The key to further improvements in road safety lies in increasing the awareness of drivers as well as in the introduction of new technologies for accident avoidance.
Our commitment to road safety
In line with the tyre industry’s continuous proactive engagement and innovations towards enhancing the security of road users and vehicles, ETRMA became signatory to the European Road Safety Charter on the occasion of the Europe 1st Road Safety Day, on 27 April 2007.
Since then, based on the materials provided by tyre safety organisations Pneumatici sotto controllo (Italy) and TyreSafe (UK), and now also through TyreAware, a large number of participants either from public authorities, companies, road safety associations, or driving schools were alerted on the importance of having a correct tyre pressure. The need to regularly checking tyre tread depth and that of equipping one’s vehicle with winter tyres in real winter season conditions.

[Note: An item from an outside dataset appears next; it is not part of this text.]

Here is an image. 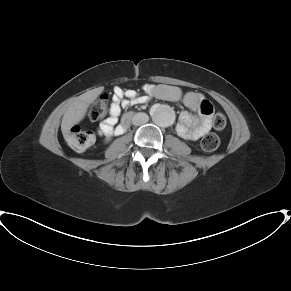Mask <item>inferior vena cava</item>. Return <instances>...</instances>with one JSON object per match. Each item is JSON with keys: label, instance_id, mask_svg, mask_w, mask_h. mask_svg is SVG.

Increasing awareness on tyre safety: from storage to maintenance
Because of the importance of tyres in ensuring road safety, tyre manufacturers’ associations across Europe launched the TyreAWARE campaign. This project aims to raise awareness of best practices and procedures on tyre maintenance, storage and service life for dealers, authorities and consumers.
The materials of the campaign have been consolidated and translated into 14 European languages and are available to download for free on an interactive microsite. The comprehensive materials regard facts and advice on tyre storage, purchase, maintenance and service life and include information on tyre pressure and winter tyres. There is also a selection of videos explaining the correct time to replace tyres, the importance of monitoring correct inflation and when to fit winter tyres.
Visitors to the microsite can test their knowledge on how to best care for their tyres by taking part in the TyreAWARE quiz, which is currently available in English.
By following the information and the recommendations provided in this campaign, tyres will be safer, last longer, consume less fuel, emit less CO2 and be quieter.
EDWARD – A European Day Without A Road Death
Every year, the week of the 20th of September, TISPOL organises the European Day Without A Road Death.
That’s the aim of Project EDWARD each year. Launched in 2016, the project is supported by drivers across the continent, plus very generous public and private sector partners.
ETRMA first signed the pledge in 2016 and renewed it also in 2019. The pledge also includes the importance of performing safety checks on tyres. ETRMA strongly supports this initiative, as purchasing the right tyres is the first step towards improving overall road safety. A great responsibility lies in the hands of the consumers as it is then their duty to ensure that tyres are well maintained.